• Tidak ada hasil yang ditemukan

BAB III. Perlindungan Kerja bagi Pekerja Outsourcing

3.1 Macam-Macam Perlindungan Kerja Bagi Pekerja

3.1.2 Pengaturan Waktu Istirahat dan Cuti

Waktu istirahat dan cuti merupakan salah satu bentuk perlindungan bagi pekerja yang harus diberikan oleh perusahaan. Pemberian waktu istirahat dan cuti ini bertujuan untuk mengembalikan kesegaran dan kesehatan baik fisik, mental maupun sosial pekerja. Pekerja yang merupakan bagian dari masyarakat tentu saja mempunyai fungsi dan kewajiban sosial. Dengan adanya pengaturan waktu istirahat dan cuti tentu saja pekerja mempunyai banyak waktu atau kesempatan untuk bersosialisasi dengan masyarakat sekitarnya dan tentu untuk keluarga intinya.

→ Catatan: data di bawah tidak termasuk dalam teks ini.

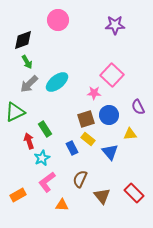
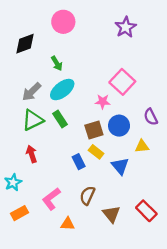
purple star: (115, 25) -> (126, 27), turned -30
green arrow: (27, 62) -> (57, 63), moved
green triangle: (15, 112) -> (33, 120), moved
green rectangle: (45, 129) -> (60, 119), moved
cyan star: (42, 158) -> (13, 182), moved

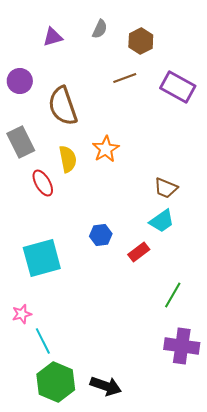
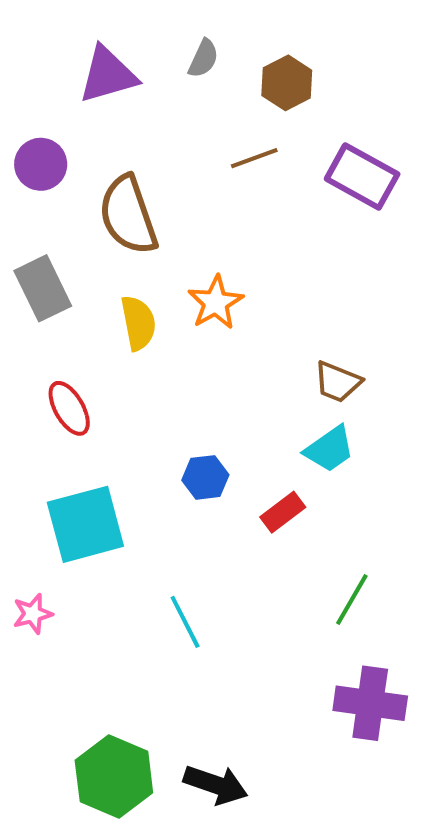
purple triangle: (53, 37) -> (108, 75), size x1.5
red ellipse: (43, 183) -> (69, 408), moved
pink star: (22, 314) -> (33, 614), moved
cyan line: (43, 341) -> (185, 622), moved

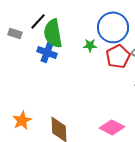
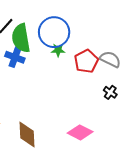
blue circle: (113, 27) -> (54, 32), moved

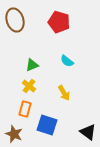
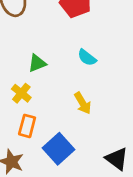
yellow cross: (29, 86) -> (21, 93), moved
blue square: (47, 125) -> (58, 149), turned 30

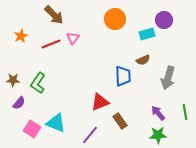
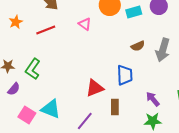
cyan rectangle: (147, 34) -> (134, 12), moved
pink triangle: (73, 38) -> (85, 24), moved, turned -32
blue trapezoid: (123, 76) -> (125, 75), moved
gray arrow: (168, 78) -> (163, 50), moved
brown rectangle: (120, 121) -> (115, 107), turned 35

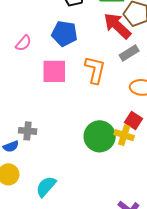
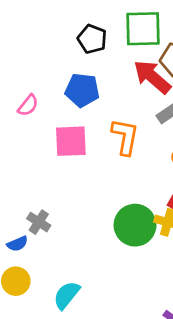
gray cross: (28, 131) -> (39, 222), turned 30

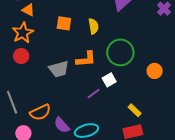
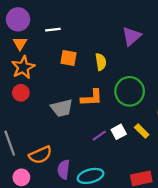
orange triangle: (28, 10) -> (20, 43), moved, turned 32
white square: (109, 80) -> (119, 132), moved
yellow rectangle: (135, 110) -> (142, 131), moved
purple semicircle: (62, 125) -> (64, 169), turned 48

Dengan adanya waktu berinteraksi seperti ini maka pekerja akan menjadi sehat, baik secara fisik maupun secara mental, hal ini juga berpengaruh pada produktivitas kerja dan hubungan harmonis antara pekerja dengan manajemen perusahaan. Hal tersebut tentu saja tidak dapat digantikan atau dikompensasikan dalam bentuk uang.

19

Pengaturan tentang istirahat dan cuti ada dalam Undang-Undang Nomor 13 Tahun 2003 tentang Ketenagakerjaan yaitu dalam pasal 79 sampai dengan pasal 84, selain itu terdapat pula Kepmenakertrans No. KEP-51/Men/IV/2004 tentang istirahat panjang pada perusahaan tertentu. Dalam pasal 79 ayat (1) Undang-Undang Ketenagakerjaan berisi tentang kewajiban dari pengusaha untuk memberikan waktu istirahat kepada pekerja/buruh. Di ayat (2) disebutkan beberapa jenis waktu istirahat dan cuti, yaitu istirahat antara jam kerja, sekurang-kurangnya setengah jam setelah bekerja selama 4 (empat) jam terus menerus dan waktu istirahat tersebut tidak termasuk jam kerja. Jadi, setelah pekerja yang bekerja selama 4 (empat) jam secara terus menerus, harus diberikan istirahat di antara jam kerja paling tidak sebanyak setengah jam. Jika pekerja tidak diberi waktu istirahat, maka akan membahayakan pekerja terhadap pekerjaannya itu sendiri, karena ada faktor kelelahan akibat bekerja secara terus menerus.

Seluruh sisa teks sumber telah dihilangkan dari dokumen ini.